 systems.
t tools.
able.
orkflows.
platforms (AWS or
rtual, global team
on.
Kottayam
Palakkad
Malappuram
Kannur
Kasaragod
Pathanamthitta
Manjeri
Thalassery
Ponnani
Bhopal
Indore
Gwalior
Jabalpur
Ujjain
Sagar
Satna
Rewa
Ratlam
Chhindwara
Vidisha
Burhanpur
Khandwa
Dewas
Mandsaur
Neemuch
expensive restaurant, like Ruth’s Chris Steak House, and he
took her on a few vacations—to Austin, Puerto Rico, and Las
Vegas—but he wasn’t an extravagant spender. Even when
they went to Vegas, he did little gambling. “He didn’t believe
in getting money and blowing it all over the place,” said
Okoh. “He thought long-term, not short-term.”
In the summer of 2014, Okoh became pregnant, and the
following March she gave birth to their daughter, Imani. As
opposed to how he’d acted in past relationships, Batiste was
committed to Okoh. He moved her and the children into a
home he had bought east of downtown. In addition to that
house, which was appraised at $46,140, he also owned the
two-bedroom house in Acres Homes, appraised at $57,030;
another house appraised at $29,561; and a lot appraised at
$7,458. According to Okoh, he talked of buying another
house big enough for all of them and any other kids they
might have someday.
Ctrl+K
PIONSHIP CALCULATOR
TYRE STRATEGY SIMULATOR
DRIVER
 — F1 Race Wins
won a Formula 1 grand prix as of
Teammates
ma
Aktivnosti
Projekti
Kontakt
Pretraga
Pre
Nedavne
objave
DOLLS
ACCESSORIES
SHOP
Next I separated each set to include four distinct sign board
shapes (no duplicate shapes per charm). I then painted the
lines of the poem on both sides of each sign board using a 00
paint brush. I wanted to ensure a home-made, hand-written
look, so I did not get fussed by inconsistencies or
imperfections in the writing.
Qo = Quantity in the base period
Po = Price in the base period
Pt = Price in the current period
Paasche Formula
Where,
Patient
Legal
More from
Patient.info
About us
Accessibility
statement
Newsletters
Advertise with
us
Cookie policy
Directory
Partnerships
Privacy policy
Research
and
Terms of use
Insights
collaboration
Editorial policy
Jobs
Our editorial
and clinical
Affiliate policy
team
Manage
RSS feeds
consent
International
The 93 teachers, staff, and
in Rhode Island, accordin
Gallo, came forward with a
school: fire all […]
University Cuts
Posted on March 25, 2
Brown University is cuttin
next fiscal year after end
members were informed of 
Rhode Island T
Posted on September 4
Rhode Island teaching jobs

★ ★ ★

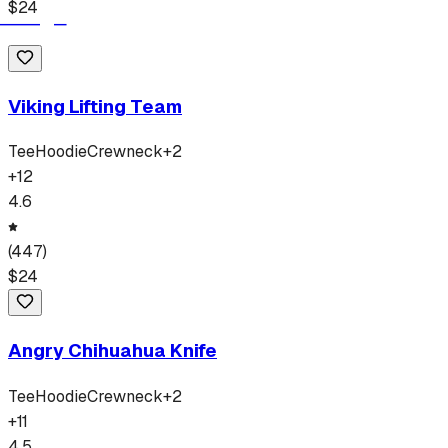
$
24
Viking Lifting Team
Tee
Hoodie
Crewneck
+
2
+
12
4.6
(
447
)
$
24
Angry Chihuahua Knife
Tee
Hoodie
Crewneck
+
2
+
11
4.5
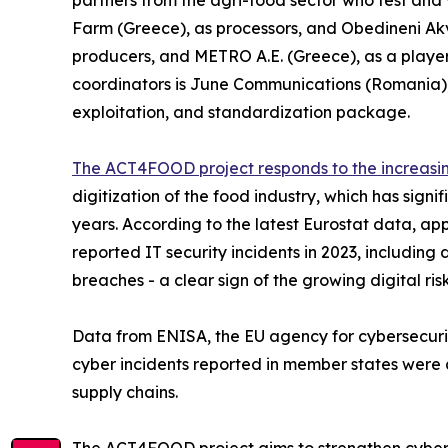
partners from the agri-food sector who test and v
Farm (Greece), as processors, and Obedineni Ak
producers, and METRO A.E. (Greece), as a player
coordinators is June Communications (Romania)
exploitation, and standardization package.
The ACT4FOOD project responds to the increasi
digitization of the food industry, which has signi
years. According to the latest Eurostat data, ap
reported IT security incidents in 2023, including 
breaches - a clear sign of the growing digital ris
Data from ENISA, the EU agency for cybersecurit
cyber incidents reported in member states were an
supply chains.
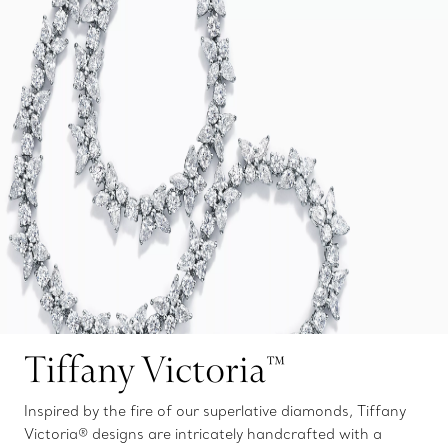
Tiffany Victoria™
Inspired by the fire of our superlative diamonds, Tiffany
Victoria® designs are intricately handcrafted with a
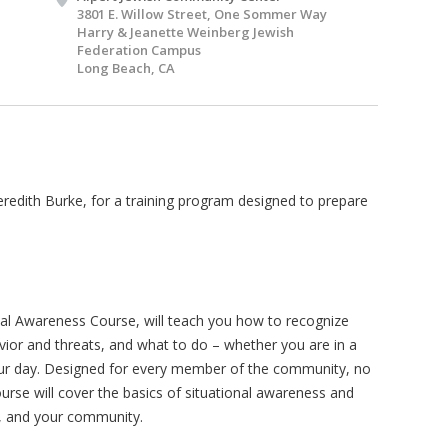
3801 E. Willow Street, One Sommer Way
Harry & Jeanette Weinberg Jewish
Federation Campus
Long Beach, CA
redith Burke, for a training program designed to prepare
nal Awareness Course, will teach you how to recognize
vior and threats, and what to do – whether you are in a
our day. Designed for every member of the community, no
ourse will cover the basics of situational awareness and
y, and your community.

★ ★ ★

EXERCISE REQUIREMENTS. Review the preceding data and report every line that includes the string "period".

ANSWER SECTION.
Qo = Quantity in the base period
Po = Price in the base period
Pt = Price in the current period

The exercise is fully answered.